Harnas.id, JAKARTA – Peringatan Deklarasi Kemerdekaan Palestina digelar di Kedutaan Besar Palestina untuk Indonesia, Jakarta, pada Jumat, 21 November 2025. Acara ini diselenggarakan oleh Kedutaan Besar Palestina untuk Indonesia bekerja sama dengan Persatuan Mahasiswa Palestina di Indonesia (PMPI).

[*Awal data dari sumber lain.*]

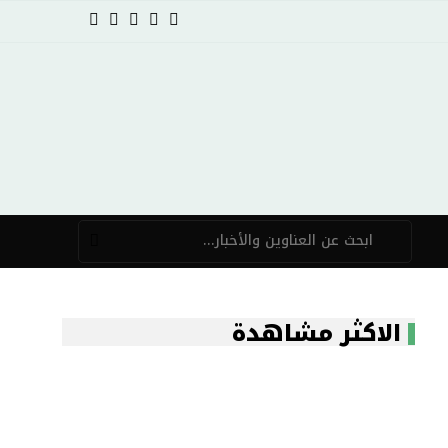
الاكثر مشاهدة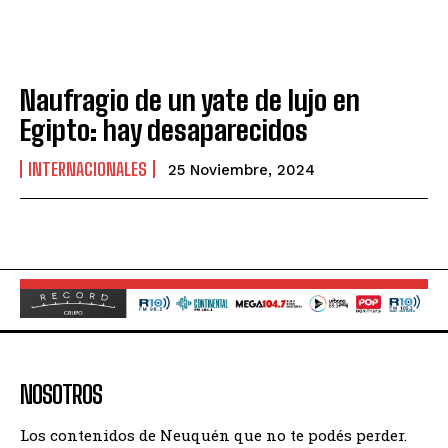
Naufragio de un yate de lujo en
Egipto: hay desaparecidos
INTERNACIONALES
25 Noviembre, 2024
NOSOTROS
Los contenidos de Neuquén que no te podés perder.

Ketua Umum PMPI, Shaker Abushukor, menegaskan bahwa Deklarasi Kemerdekaan Palestina tahun 1988 merupakan momentum penting yang harus terus diperingati untuk meneguhkan identitas nasional bangsa Palestina.
Shaker juga menyampaikan terima kasih kepada GAMKI yang selama ini konsisten hadir dan mendukung berbagai kegiatan PMPI. Ia berharap hubungan baik ini dapat terus berlanjut. “Terima kasih karena selalu hadir dan mendukung kami. Hubungan dengan GAMKI sudah terjalin lama. Kami juga berencana bersilaturahmi dan berkunjung ke Sekretariat GAMKI,” ujarnya.

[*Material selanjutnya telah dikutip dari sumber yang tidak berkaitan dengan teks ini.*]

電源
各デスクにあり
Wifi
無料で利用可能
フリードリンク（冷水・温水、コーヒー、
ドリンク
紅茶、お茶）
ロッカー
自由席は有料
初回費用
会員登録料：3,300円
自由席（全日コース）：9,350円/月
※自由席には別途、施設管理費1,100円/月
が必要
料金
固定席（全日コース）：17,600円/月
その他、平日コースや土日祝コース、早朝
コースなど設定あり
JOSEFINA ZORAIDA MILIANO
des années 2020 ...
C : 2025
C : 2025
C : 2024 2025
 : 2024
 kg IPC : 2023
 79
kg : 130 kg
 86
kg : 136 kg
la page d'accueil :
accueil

Dalam acara tersebut, ditayangkan cuplikan video ketika Yasser Arafat membacakan Deklarasi Kemerdekaan Palestina di Aljazair pada 15 November 1988.
Duta Besar Palestina untuk Indonesia, Dr. Zuhair S.M. Al-Shun, menekankan bahwa November adalah bulan penting untuk mengenang Hari Deklarasi Kemerdekaan Palestina. Ia juga menyampaikan bahwa Indonesia selalu berada di garis depan dalam mendukung rakyat Palestina. “Saya, atas nama rakyat Palestina, menyampaikan rasa syukur yang mendalam kepada bangsa Indonesia yang terus memberikan dukungan tanpa henti,” ungkapnya.
Sementara itu, Sekretaris Bidang Diplomasi dan Hubungan Internasional DPP GAMKI, Omer Ritonga, menyampaikan apresiasi atas undangan dalam peringatan tersebut. Ia menegaskan bahwa hubungan antara GAMKI dan Kedutaan Besar Palestina untuk Indonesia telah lama terjalin, terutama dalam dukungan terhadap perjuangan kemanusiaan. “GAMKI secara khusus menjalin hubungan baik dengan Kedutaan Besar Palestina untuk Indonesia, sebagai upaya menghidupkan dialog dan membangun komunikasi yang lebih inklusif dengan berbagai pihak terkait,” jelasnya.
Omer juga menyatakan bahwa GAMKI menyambut dengan penuh sukacita dukungan terbaru dari salah satu negara pemilik hak veto PBB, yaitu Inggris, terhadap kemerdekaan Palestina dan two-state resolution. Ia menegaskan bahwa sejak awal GAMKI konsisten mendukung resolusi PBB tersebut sebagai upaya mewujudkan perdamaian yang berkeadilan di Holyland.
Omer menutup dengan menegaskan bahwa GAMKI akan terus konsisten menjaga hubungan, komunikasi, dan saling mendukung dalam berbagai program dan kegiatan ke depan.